I'd like to add two reasons. One is that for the very first estimate of an effect, the p-value is useful for deciding what to do next. Do I bother collecting more data or running another study? Budgets are finite, after all.
But you seem to be limiting your question to situations where prior estimates from prior studies exist to be compared with the current finding. With respect to that context, there is another reason,
As I understand it, the idea of null-hypothesis significance testing came in an era of one-off, small samples. You needed something to tell you what would happen if you were to collect more data or draw more samples, because you could not (or it was the norm to not) do those things. For example, in my field, classic studies report results from ANOVAs with 10 observations to a cell. p-values really mattered for those contexts, but don't ask me why they didn't just get larger samples or replicate their finding like we do now – I do not know the history of that.
One ironic limitation of the p-value is that it tends to get smaller as the sample size gets larger, meaning that with a large enough sample, you pretty much always (definitely always?) end up with "statistical significance". In my field, it is especially frustrating to me that journals are requiring larger samples sizes and more within-study replications, yet still will not publish your work without p-values for each and every estimate. Do they not understand how p-values work? Probably. Or it's just inertia, I truly do not know. If a paper reports 3 studies with large samples, along with 3 successful replications (in the sense of predictions about estimates failing to be falsified), but the effect sizes were all trivially greater than zero, the p-values would still be significant if the samples were large enough. If the effect sizes were reasonably large, then frankly the p-values just get in the way - they are going to be significant still, making them redundant with the effect sizes. In studies like these, they at best add nothing, and at worst allow researchers to say "statistically significant" for effects that are clearly not significant in any other meaningful sense.
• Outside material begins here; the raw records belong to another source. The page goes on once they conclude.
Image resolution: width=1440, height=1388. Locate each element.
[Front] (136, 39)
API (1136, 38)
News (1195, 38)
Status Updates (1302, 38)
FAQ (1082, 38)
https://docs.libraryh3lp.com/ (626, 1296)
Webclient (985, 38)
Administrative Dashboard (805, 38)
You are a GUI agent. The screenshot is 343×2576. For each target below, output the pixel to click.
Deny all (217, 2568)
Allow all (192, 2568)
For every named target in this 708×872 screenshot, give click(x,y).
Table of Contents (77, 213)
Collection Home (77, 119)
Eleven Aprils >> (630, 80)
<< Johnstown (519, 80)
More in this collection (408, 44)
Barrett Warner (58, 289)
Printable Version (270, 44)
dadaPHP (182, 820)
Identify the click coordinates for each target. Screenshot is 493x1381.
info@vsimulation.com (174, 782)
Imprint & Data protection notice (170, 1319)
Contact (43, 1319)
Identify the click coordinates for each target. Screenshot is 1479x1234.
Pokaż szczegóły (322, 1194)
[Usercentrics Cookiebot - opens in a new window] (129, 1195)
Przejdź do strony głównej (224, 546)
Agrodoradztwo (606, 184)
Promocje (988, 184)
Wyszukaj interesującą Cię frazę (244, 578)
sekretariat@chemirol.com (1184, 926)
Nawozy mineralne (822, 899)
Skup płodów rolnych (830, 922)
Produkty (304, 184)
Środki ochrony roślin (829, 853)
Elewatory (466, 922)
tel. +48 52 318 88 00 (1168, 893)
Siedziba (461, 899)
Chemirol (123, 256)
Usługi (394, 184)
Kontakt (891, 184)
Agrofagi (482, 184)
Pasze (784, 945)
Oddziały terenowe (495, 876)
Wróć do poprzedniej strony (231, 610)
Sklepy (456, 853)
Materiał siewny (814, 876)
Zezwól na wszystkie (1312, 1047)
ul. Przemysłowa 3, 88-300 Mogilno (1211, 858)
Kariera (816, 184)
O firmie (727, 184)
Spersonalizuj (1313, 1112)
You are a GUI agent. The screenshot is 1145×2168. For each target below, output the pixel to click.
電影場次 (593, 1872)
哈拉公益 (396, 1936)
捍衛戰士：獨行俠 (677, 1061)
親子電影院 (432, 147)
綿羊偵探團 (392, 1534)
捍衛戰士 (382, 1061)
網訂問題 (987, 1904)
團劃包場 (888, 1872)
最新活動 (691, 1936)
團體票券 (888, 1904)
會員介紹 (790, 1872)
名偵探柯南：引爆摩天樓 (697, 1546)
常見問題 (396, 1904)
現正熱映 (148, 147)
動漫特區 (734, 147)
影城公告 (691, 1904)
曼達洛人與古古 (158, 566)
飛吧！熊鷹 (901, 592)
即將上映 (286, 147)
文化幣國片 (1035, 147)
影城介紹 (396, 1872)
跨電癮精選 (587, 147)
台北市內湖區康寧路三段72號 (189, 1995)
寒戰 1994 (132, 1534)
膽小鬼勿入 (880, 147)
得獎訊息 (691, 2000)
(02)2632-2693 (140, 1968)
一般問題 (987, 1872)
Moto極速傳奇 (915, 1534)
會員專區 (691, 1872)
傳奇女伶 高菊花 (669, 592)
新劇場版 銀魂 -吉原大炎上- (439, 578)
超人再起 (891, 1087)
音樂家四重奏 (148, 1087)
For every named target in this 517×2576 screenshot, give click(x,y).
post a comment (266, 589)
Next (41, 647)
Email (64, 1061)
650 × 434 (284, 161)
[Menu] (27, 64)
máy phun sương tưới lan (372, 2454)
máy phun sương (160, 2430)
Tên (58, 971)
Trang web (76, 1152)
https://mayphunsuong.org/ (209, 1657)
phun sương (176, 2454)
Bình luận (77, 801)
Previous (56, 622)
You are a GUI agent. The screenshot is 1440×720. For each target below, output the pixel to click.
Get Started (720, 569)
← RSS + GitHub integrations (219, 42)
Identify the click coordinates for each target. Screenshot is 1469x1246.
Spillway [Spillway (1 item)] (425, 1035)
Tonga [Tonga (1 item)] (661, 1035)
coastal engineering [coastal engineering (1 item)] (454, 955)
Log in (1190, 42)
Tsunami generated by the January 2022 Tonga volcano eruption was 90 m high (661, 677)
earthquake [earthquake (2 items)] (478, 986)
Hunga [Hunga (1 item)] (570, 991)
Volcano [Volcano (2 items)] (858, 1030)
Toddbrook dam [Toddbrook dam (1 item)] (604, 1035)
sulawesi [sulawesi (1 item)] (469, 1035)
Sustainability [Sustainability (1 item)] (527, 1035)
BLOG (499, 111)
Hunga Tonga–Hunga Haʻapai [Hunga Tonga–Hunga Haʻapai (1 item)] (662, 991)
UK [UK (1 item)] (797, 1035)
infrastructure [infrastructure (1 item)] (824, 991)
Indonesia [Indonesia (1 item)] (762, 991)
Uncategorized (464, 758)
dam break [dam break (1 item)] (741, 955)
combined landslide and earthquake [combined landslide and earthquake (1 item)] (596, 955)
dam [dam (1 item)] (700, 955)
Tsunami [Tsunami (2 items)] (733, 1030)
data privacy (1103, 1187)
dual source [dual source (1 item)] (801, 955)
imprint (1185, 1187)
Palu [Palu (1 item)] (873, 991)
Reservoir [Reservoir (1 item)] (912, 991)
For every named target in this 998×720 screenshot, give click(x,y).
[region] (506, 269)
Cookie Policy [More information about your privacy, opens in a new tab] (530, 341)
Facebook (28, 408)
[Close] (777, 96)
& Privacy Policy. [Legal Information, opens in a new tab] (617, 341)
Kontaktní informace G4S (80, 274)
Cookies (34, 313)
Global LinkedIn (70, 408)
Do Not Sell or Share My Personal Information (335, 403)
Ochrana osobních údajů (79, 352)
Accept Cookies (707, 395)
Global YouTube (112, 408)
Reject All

Too long/didn't read: Why don't we rely on authors to do bayesian updating themselves? 1) it's useful for deciding which of two novel studies to follow up one. 2) it used to be useful for research limited to one-off, small samples (and still is, e.g., for animal testing where the priority is limiting the number animals that need to be sacrificed), and 3) excluding 1 and 2: I don't know!
P.S. As one commenter replied, not everyone is an expert and therefore may not have a prior in their head that helps them put the current finding into context. For scholarly research, I might suggest that this could be easily overcome by e.g., journals requiring authors to report the estimates from prior literature, perhaps in a table, to give the reader that context. I personally would find this an improvement over the current practice of citing prior work verbally but then, in terms of the estimates themselves, functionally deceiving the reader into thinking that the current study is the first ever test of a given hypothesis by forcing them to use the p-value to decide whether or not to believe an effect is meaningful. Personally I would rather see the previous 5 estimates myself over the p-value of the current estimate. But that's just me!